The soundtrack to his major motion picture, Hard to Hold, was Rick’s fourth and last platinum album of the 80s. Again, the album produced three top forty singles, “Don’t Walk Away,” “Bop ‘Til You Drop,” and “Love Somebody.” However, Rick’s 1985 album, Tao, a lyrically deeper and musically more experimental production, reached only gold status, and didn’t produce a top ten single. Springfield took a break from music that lasted for three years, and returned in 1988 with Rock of Life. The album was doomed when Rick was injured in an ATV accident just days before the tour was to begin and rendered unable to hold a guitar for a year.
When he recovered, Rick turned back to acting, landing the lead roles in two television series, High Tide and Human Target. He also starred in a number of made for television and cable movies, including Nick Knight, Legion, Loyal Opposition, Dead Reckoning, Silent Motive, In the Shadow’s Someone’s Watching, A Change of Place and Legion.
After a collaboration with former guitarist Tim Pierce and Bob Marlette, Sahara Snow, was released overseas in 1997, Rick shifted his focus back to making his own music and released his first solo CD in more than a decade, Karma, in 1999. The release of Karma was surrounded by a resurgence of Springfield’s loyal fan base, many of whom took to the road and attended concerts across the country. VH1, A & E, and TNN all produced biographical documentaries covering Springfield’s life and career.

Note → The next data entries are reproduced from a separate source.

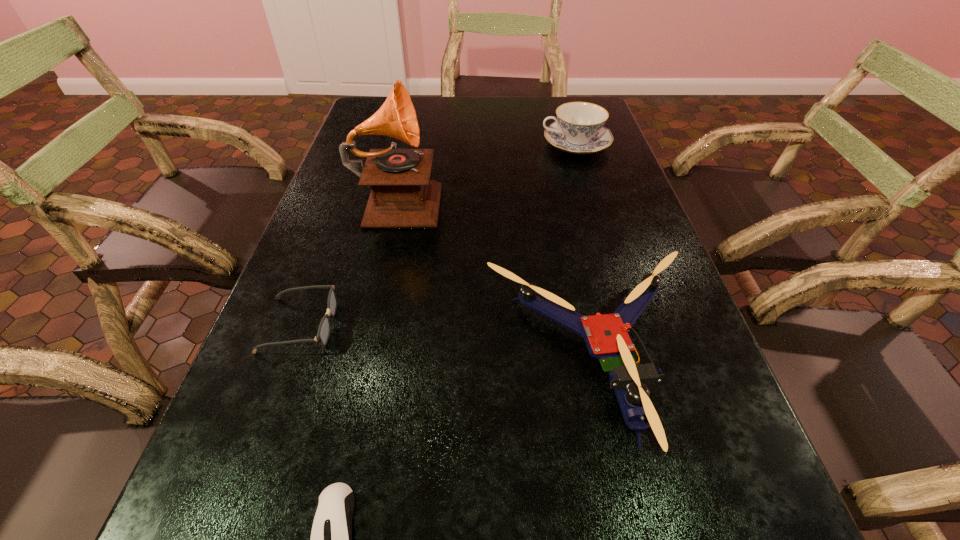 The image size is (960, 540). Identify the location of blank space at the far right corner of the desktop. (607, 127).

I want to click on free space that is in between the second shortest object and the phonograph record, so click(x=349, y=262).

Where is `free space between the fourth tallest object and the drone`? free space between the fourth tallest object and the drone is located at coordinates (447, 342).

You are a GUI agent. You are given a task and a screenshot of the screen. Output one action in this format:
    pyautogui.click(x=<x>, y=<y>)
    Task: Click on the vacant space that's between the chinaware and the phonograph record
    This screenshot has width=960, height=540.
    Given the screenshot: What is the action you would take?
    pyautogui.click(x=487, y=171)

Identify the location of free spot between the drone and the chinaware. This screenshot has height=540, width=960. (586, 251).

Identify the location of vacant area between the tallest object and the farthest object. (487, 171).

The image size is (960, 540). I want to click on unoccupied area between the chinaware and the spectacles, so click(x=438, y=235).

Identify the location of empty space between the drone and the spectacles. (447, 342).

Where is `object that stands as the closest to the nearest object`? The height and width of the screenshot is (540, 960). object that stands as the closest to the nearest object is located at coordinates (606, 336).

Locate an element on the screen. object that is the closest to the nearest object is located at coordinates (606, 336). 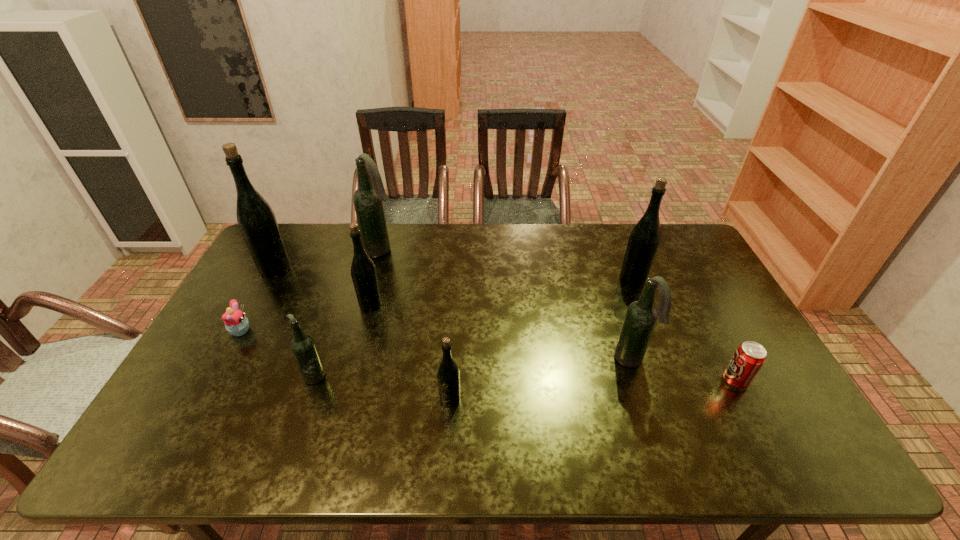 Find the location of `vacant space located on the front of the second smallest dark beer bottle`. vacant space located on the front of the second smallest dark beer bottle is located at coordinates (642, 395).

Find the location of a particular element. free space located 0.110m on the right of the smallest dark beer bottle is located at coordinates (368, 375).

Identify the location of vacant space located 0.130m on the back of the third green beer bottle from left to right. The height and width of the screenshot is (540, 960). (453, 350).

This screenshot has height=540, width=960. Identify the location of vacant space located 0.060m on the left of the eighth tallest object. (700, 381).

Image resolution: width=960 pixels, height=540 pixels. I want to click on free spot located 0.360m on the face of the fifth farthest object, so click(x=373, y=331).

You are a GUI agent. You are given a task and a screenshot of the screen. Output one action in this format:
    pyautogui.click(x=<x>, y=<y>)
    Task: Click on the beer bottle present at the left edge
    The height and width of the screenshot is (540, 960).
    Given the screenshot: What is the action you would take?
    pyautogui.click(x=256, y=220)

Where is `cupcake positioned at the left edge`? The height and width of the screenshot is (540, 960). cupcake positioned at the left edge is located at coordinates click(236, 323).

In order to click on object that is at the right edge in this screenshot , I will do `click(748, 359)`.

Identify the location of object positioned at the far left corner. (256, 220).

At what (x,y) coordinates should I click in order to perform the action: click on vacant space at the far edge of the desktop. Please return your answer as a coordinate pair (x, y). This screenshot has width=960, height=540. Looking at the image, I should click on (483, 239). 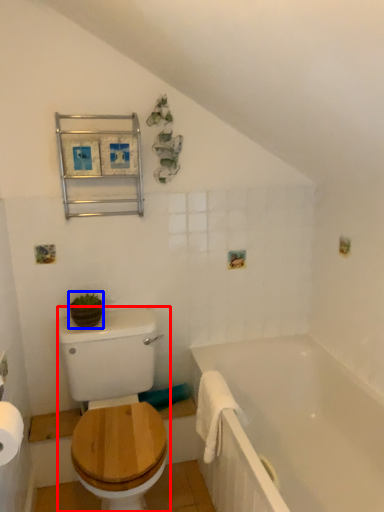 Question: Which object appears closest to the camera in this image, sit (highlighted by a red box) or plant (highlighted by a blue box)?

Choices:
 (A) sit
 (B) plant

Answer: (A)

In January, 2001, just as Rick took over the lead in the multi-million dollar Vegas production EFX Alive, he released his first live album, The Greatest Hits…ALIVE.” After a two year run in EFX Alive and guest appearances on the CDs of friends Corey Feldman and Maggie Brandon, Rick went to work on another solo CD, shock/denial/anger/acceptance, which was released in February 2004. The CD is the hardest rock Springfield has ever produced as a solo artist, and promises to capture the attention of an entirely new audience.